Google to change AI forever with open source 'Parsey McParseface'

The SyntaxNet system understands human language with an incredible degree of accuracy

AI artificial intelligence

Google has open sourced its language parsing model, SyntaxNet, calling the English version Parsey McParseface.

The system understands human language with an incredible degree of accuracy, but attention has centred around its choice of name, which comes after people voted to name a science research ship Boaty McBoatface - it was in fact named after Sir David Attenborough.

Advertisement - Article continues below

The open sourcing of Google's parsing model means that the broader community can employ the tool to up the game of artificial intelligence (AI). This means that machines could understand sentences from a standard database of English language journalism, the first step in their journey to take over the world.

"At Google, we spend a lot of time thinking about how computer systems can read and understand human language in order to process it in intelligent ways," explained Google senior staff research scientist, Slav Petrov.

"Today, we are excited to share the fruits of our research with the broader community by releasing SyntaxNet, an open source neural network framework implemented in TensorFlow that provides a foundation for Natural Language Understanding systems."

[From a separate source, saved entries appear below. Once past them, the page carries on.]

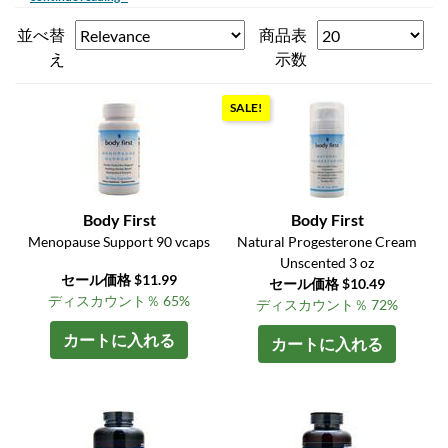
並べ替
商品表
え
示数
SALE!
Body First
Body First
Menopause Support 90 vcaps
Natural Progesterone Cream
Unscented 3 oz
セール価格 $11.99
セール価格 $10.49
ディスカウント％ 65%
ディスカウント％ 72%
カートに入れる
カートに入れる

SyntaxNet is built on powerful machine learning algorithms that learn to analyse the linguistic structure of language, and that can explain the functional role of each word in a given sentence.

Advertisement - Article continues below
Advertisement - Article continues below

But how does it work? The system basically recognises the subject and object of sentences and make sense of what they mean, by determining the syntactic relationships between words in the sentence, represented in the dependency parse tree.

To explain this visually, here is a simple tree diagram for the word group: "Alice saw Bob".

The structure encodes that Alice and Bob are nouns and saw is a verb. The main verb 'saw' is the root of the sentence and Alice is the subject (nsubj) of saw, while Bob is its direct object (dobj). This diagram structure helps Parsey McParseface essentially suss out the meaning of the sentence, analysing it correctly.

"Our release includes all the code needed to train new SyntaxNet models on your own data, as well as Parsey McParseface," added Petrov. "SyntaxNet applies neural networks to the ambiguity problem. An input sentence is processed from left to right, with dependencies between words being incrementally added as each word in the sentence is considered."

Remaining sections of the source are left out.